Se ne è parlato pochi giorni fa, su queste colonne. Il tema portante della settimana appena archiviata, e probabilmente di molte altre ancora in futuro, è senza ombra di dubbio quello dell’importazione di olio tunisino. Una sorta di schiaffo alle economie locali, che vedono nell’oro verde una delle poche realtà ancora in piedi. E che si troveranno ad affrontare l’ennesima battaglia stile Davide contro Golia.
“Se ne esce solo con la qualità, il chilometro zero, e l’acquisto dal frantoiano di fiducia”, ha rimarcato il presidente Coldiretti Mauro Pacifici. Alle sue parole si aggiungono oggi quelle di Andrea De Simone, sponda Confartigianato.
“Le recenti decisioni europee sulla riduzione dei dazi all’importazione dell’olio dalla Tunisia – apre – metteranno a rischio un altro prodotto simbolo della qualità made in Italy: 35mila tonnellate di olio tunisino rappresentano l’ennesimo colpo ad un settore già fortemente penalizzato e che negli ultimi 20 anni ha visto dimezzato il numero delle imprese”.
In Italia ci sono 4700 frantoi. Per una produzione media di 380mila tonnellate. Già non sufficiente a soddisfare la richiesta dello Stivale. “Questa manovra – sempre lui – farà crollare i prezzi del prodotto sul nostro mercato”.
Logico pensare che gran parte del non-Italy finirà sugli scaffali della grande distribuzione.
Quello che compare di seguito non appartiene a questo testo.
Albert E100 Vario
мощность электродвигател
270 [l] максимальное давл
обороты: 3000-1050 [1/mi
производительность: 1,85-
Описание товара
I “piccoli” perciò, subiranno una ricaduta sulla ricaduta. Non potendo reggere i prezzi e le offerte della gdo. “Il problema sarà anche dei consumatori – chiude il direttore – che non saranno più tutelati sulla qualità. Proprio per questo è fondamentale e urgente che si intensifichino le attività di controllo sulla tracciabilità. E’ l’unica arma per prevenire e contrastare i rischi per la salute e per certificare la qualità”.
Attualmente già importiamo olio da Tunisia, dalla Grecia, dal Portogallo e in più ampia scala dalla Spagna. Me per rendere ancor più l’idea del consueto cane che si morde la coda, le regioni che più comprano sono anche quello che più producono: Toscana, Umbria, Lazio e Sicilia (seguono Liguria, Puglia Lombardia e Abruzzo).